A dispute is considered arbitrable if:

(i) it is covered by the Arbitration Agreement;

(ii) parties refer the dispute to arbitration, in accordance with governing procedure; and

(iii) it is capable of adjudication and settlement by arbitration.

Thus, if the parties have entered into an Arbitration Agreement and if they refer the dispute to arbitration in the manner agreed or provided under law, the dispute can be adjudicated through arbitration, provided that the dispute is capable of adjudication and settlement by arbitration.

The Arbitration and Conciliation Act 1996 (1996 Act), though does not expressly classify any disputes as “not arbitrable”, it provides that an arbitral award will be set aside if “the subject-matter of the dispute is not capable of settlement by arbitration under the law for the time being in force”. Generally any civil or commercial dispute, whether arising from a Contract or otherwise which can be decided by a Court, is capable of resolution by arbitration.  However certain disputes are considered as incapable of such resolution.

Disputes considered incapable of settlement by arbitration: The Supreme Court has laid down that disputes, the adjudication of which are reserved by legislature exclusively by public fora either expressly or by implication would be excluded from purview of private Fora/arbitration.  Disputes relating to rights and liabilities which give rise to or arise out of criminal offences; matrimonial disputes; guardianship matters; Insolvency and Winding-up matters; testamentary matters; and eviction or tenancy matters governed by special statute, have thus been held as non-arbitrable.

Further cases for enforcement of rights in rem i.e., determination of right exercisable against the world at large (as contrasted with actions in personam which is confined to determination of rights of parties only), are not arbitrable.

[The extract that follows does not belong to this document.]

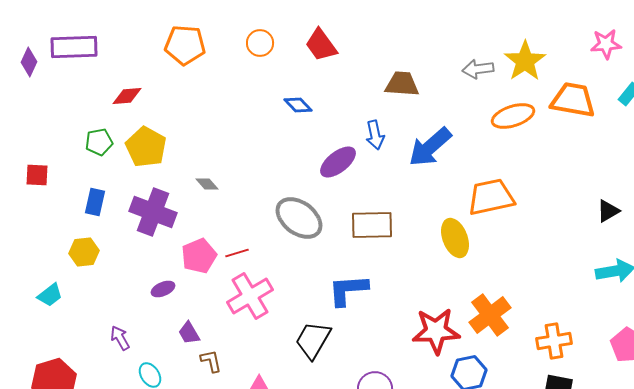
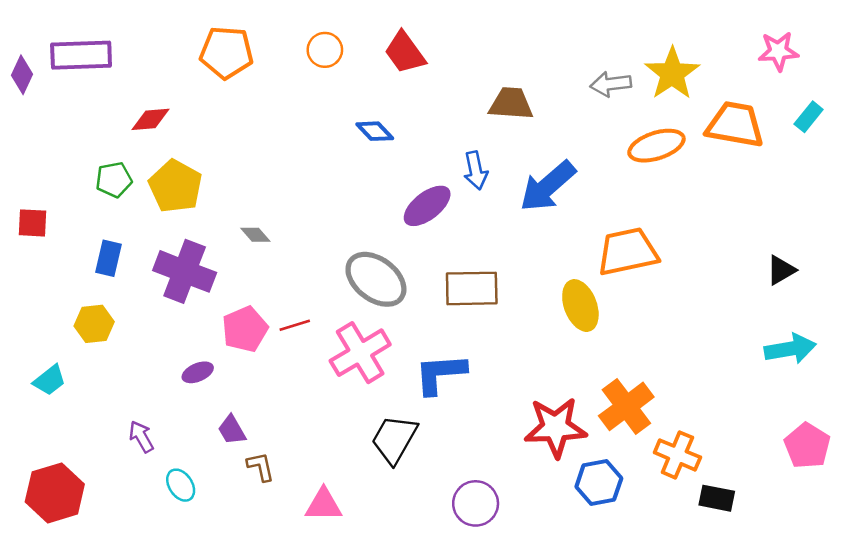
pink cross: (250, 296) -> (360, 353), moved
orange cross: (554, 341) -> (677, 455), moved, turned 32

For instance, enforcement of mortgage being in respect of a right in rem is held not arbitrable. However disputes relating to subordinate rights in personam arising from rights in rem remain arbitrable.

It emerges thus that even if the parties consent to refer certain disputes for arbitration, still the Arbitrator will not have jurisdiction over the matter if:

  1. public fora is either expressly or even by implication confer exclusive jurisdiction; or
  2. the action / claim is in rem or affects third parties who are not privy to the Arbitration Agreement.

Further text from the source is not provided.